(Task inputs begins)

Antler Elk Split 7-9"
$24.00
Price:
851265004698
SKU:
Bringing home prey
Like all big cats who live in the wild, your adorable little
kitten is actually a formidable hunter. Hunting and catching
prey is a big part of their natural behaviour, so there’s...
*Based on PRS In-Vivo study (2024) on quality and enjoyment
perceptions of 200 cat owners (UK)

(Task inputs ends)

### What the task asks
Among the lines of the listing above, count those that include "prey" and give only the total.

### Response to the task
2